Enjan fit un effort colossal pour ne pas sursauter face à ce haussement de voix. Le Ministre des Relations Extérieures ne fut pas aussi élégant en sortant de sa torpeur, plutôt profonde. Il se mit à jouer avec son verre de vin.
— Quant à l’espérance de vie… elle a longtemps oscillé entre quarante et soixante ans depuis la guerre.
Enalte Enfaux arrêta de parler à l’ensemble de la table et plongea son regard, direct et franc, dans les yeux de son confrère qui semblait s'ennuyer :
— Nous sommes maintenant à quarante trois. C’est mauvais !!!
Hypnotisé, le Ministre des Relations Extérieures sursauta brusquement face à ce nouvel éclat de voix. Il en lâcha son verre qui vacilla avant de renverser tout son contenu sur la table. Joyn Allams se moqua ouvertement, pendant qu’Aled Jared allait chercher de l’aide pour nettoyer la table.

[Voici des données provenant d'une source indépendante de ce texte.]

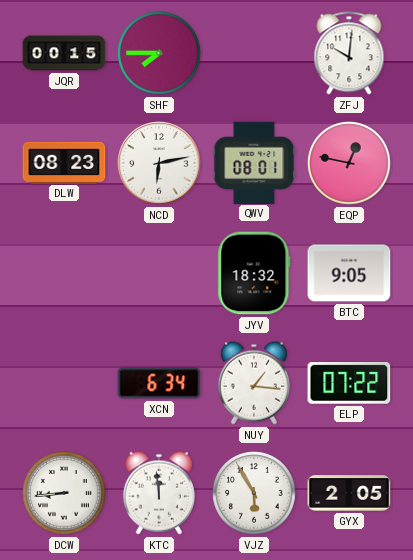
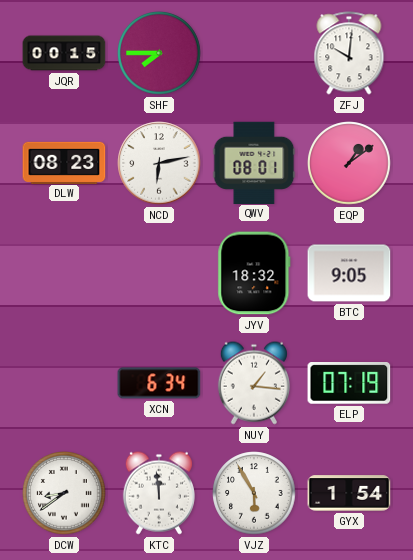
EQP: 12:47 -> 1:09
ELP: 07:22 -> 07:19
DCW: 8:44 -> 8:39
GYX: 2:05 -> 1:54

Enjan en profita pour ordonner une pause et sortit de la salle, sous prétexte d’aller s’assurer que tout allait bien pour les rois alliés qu’ils avaient invités. Le premier Ministre le suivit. Mais au lieu d’aller se promener dans le palais, le Roi tourna directement à droite et entra dans le conduit sombre où Wen se cachait pour surveiller la réunion. Kenja les rejoignit rapidement.
Depuis la pièce secrète, Enjan entendait encore Joyn Allams pester. Il soupira.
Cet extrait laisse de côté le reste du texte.